- Document structure recognition data -
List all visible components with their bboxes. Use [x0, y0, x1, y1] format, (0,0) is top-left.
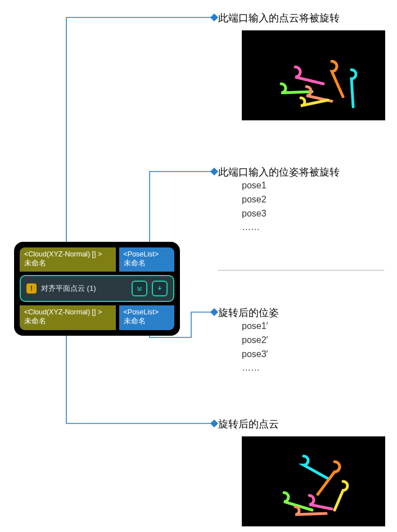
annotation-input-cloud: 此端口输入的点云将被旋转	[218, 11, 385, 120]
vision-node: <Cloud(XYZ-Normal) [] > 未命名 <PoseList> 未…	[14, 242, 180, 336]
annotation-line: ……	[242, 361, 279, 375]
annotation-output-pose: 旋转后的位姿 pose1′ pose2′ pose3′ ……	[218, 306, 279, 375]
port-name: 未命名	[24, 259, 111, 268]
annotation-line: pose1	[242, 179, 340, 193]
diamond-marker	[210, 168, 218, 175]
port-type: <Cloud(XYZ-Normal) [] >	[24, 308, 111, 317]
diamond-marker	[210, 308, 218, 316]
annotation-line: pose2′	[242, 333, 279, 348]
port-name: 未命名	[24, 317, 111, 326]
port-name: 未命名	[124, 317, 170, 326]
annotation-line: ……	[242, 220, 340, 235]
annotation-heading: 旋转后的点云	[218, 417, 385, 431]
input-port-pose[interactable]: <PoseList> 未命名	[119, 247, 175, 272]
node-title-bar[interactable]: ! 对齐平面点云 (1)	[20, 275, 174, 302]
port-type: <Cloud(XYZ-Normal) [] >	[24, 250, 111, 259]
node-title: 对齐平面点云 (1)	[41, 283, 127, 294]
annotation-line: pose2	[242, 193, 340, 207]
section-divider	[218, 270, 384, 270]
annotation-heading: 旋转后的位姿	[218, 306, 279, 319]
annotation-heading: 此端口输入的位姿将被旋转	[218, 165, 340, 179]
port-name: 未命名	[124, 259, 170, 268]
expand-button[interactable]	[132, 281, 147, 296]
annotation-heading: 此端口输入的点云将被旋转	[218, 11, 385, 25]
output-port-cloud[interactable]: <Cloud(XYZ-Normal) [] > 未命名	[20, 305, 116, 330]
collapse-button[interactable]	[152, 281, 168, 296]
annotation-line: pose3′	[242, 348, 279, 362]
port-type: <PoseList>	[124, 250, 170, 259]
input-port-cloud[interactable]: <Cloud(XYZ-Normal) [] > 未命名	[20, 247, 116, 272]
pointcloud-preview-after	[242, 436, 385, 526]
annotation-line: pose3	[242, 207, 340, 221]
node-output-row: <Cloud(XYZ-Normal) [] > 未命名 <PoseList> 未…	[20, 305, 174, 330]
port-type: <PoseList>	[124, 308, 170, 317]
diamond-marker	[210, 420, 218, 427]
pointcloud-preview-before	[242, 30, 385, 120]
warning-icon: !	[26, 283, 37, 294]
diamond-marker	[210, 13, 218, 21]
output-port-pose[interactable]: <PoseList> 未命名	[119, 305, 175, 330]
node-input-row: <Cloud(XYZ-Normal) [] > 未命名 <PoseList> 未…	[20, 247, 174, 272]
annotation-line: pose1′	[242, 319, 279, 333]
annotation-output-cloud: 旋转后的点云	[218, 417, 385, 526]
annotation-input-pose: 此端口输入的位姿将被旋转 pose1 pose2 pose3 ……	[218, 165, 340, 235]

- What is needed -
Return only the count of lines in the records that hold the word "title".

- Answer to this task -
2